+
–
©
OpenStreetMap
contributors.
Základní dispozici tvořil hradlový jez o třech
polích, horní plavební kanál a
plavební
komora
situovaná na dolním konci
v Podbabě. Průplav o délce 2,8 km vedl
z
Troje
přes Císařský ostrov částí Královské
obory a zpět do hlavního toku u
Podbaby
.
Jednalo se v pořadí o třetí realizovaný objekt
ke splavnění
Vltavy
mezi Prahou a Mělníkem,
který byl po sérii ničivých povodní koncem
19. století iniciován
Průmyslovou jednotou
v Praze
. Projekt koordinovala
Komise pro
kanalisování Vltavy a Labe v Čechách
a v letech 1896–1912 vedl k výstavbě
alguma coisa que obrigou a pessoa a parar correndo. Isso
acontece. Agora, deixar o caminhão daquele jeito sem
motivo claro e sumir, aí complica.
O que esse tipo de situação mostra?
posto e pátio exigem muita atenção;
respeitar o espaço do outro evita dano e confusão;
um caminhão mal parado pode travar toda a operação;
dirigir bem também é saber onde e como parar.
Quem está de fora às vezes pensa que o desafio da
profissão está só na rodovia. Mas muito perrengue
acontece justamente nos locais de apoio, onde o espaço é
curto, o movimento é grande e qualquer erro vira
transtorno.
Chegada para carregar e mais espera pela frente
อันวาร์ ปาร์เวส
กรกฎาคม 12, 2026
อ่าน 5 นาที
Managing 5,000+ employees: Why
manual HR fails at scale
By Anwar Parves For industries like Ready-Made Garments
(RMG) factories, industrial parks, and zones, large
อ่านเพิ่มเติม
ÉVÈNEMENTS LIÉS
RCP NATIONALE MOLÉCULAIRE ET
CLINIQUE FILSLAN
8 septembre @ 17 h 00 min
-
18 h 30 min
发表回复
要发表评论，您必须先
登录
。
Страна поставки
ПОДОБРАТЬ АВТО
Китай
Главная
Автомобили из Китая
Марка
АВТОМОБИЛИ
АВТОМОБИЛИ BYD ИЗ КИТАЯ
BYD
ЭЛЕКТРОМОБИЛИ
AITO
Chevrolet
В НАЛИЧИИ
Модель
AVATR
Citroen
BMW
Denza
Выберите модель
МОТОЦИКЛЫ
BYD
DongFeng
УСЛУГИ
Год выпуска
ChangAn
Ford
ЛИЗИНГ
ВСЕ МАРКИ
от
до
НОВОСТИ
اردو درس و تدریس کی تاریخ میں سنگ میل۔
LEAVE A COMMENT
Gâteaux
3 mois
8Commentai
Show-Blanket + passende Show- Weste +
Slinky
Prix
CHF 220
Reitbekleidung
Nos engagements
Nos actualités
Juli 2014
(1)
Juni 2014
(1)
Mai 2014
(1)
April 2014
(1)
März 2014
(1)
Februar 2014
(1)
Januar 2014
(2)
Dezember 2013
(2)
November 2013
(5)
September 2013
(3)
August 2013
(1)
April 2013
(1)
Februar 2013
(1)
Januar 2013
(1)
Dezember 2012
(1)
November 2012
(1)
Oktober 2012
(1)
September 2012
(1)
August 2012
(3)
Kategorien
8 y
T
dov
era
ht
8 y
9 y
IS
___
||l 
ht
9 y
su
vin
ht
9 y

▸ TASK OBJECTIVE:
Wherever the string "acontece" occurs in the data, copy the line that holds it.

▸ WRITTEN ANSWER:
acontece. Agora, deixar o caminhão daquele jeito sem
acontece justamente nos locais de apoio, onde o espaço é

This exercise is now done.